Start of RECORDS SHOWN
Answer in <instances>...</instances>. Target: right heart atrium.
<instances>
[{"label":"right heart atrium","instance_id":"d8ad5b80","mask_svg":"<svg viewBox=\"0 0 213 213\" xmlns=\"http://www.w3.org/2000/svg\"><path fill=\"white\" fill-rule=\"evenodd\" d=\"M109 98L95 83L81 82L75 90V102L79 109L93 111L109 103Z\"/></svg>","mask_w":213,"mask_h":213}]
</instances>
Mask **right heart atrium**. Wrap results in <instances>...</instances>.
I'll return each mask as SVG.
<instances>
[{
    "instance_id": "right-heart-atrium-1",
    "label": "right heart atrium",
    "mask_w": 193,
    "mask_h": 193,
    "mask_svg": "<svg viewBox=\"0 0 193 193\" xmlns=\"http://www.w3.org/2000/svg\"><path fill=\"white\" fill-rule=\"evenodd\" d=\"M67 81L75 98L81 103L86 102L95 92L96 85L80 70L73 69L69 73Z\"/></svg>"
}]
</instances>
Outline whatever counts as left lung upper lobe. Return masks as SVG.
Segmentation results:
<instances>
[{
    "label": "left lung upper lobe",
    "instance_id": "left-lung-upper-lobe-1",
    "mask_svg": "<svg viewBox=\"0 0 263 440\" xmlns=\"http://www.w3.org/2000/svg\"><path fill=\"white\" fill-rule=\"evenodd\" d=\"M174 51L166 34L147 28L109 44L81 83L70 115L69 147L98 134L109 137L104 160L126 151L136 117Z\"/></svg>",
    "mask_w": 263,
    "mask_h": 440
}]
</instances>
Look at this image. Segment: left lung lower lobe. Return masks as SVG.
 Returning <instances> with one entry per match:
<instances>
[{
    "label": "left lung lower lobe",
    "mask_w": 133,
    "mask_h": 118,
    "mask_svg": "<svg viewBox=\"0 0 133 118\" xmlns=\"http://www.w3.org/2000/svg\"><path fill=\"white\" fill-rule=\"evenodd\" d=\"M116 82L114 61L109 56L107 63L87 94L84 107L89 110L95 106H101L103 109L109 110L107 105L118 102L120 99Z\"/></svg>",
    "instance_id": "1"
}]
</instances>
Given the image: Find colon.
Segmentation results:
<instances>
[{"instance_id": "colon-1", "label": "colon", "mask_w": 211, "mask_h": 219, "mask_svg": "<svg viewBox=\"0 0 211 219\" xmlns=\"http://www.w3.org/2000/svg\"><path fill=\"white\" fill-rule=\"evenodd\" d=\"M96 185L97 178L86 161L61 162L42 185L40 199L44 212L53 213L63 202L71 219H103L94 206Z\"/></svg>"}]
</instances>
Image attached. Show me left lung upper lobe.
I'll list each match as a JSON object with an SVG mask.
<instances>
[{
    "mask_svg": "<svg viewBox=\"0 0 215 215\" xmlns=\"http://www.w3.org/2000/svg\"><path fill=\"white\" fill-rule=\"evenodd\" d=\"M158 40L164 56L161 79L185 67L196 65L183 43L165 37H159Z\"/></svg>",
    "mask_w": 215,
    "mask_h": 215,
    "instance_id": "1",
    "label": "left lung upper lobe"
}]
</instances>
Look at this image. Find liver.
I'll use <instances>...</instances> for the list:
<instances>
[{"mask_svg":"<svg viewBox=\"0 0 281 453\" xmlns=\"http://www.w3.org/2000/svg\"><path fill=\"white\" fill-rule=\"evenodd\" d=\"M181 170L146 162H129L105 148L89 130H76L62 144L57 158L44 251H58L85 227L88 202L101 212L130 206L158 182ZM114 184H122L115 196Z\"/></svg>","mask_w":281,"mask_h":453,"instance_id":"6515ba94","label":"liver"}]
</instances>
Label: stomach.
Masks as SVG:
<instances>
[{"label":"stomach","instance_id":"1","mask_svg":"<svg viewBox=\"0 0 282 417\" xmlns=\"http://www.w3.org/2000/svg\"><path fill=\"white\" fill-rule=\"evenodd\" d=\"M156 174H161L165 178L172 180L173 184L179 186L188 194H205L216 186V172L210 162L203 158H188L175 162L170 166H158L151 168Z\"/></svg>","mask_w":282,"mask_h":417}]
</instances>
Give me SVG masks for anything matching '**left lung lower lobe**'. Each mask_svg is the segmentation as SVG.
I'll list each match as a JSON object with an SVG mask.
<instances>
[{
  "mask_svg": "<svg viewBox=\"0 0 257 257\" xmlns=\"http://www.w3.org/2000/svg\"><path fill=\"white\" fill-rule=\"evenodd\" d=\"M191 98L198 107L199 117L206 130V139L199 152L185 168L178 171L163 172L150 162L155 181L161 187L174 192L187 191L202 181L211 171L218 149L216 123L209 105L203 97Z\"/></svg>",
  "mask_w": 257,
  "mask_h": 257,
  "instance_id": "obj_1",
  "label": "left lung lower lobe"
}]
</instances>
End of RECORDS SHOWN
Once you reach the line that contains "Give me SVG", print it and every line after it exactly as written, stopping at the last line of the records and adding nothing.

> **TASK RESPONSE**
Give me SVG masks for anything matching '**left lung lower lobe**'. Each mask_svg is the segmentation as SVG.
I'll list each match as a JSON object with an SVG mask.
<instances>
[{
  "mask_svg": "<svg viewBox=\"0 0 257 257\" xmlns=\"http://www.w3.org/2000/svg\"><path fill=\"white\" fill-rule=\"evenodd\" d=\"M191 98L198 107L199 117L206 130V139L199 152L185 168L178 171L163 172L150 162L155 181L161 187L174 192L187 191L202 181L211 171L218 149L216 123L209 105L203 97Z\"/></svg>",
  "mask_w": 257,
  "mask_h": 257,
  "instance_id": "obj_1",
  "label": "left lung lower lobe"
}]
</instances>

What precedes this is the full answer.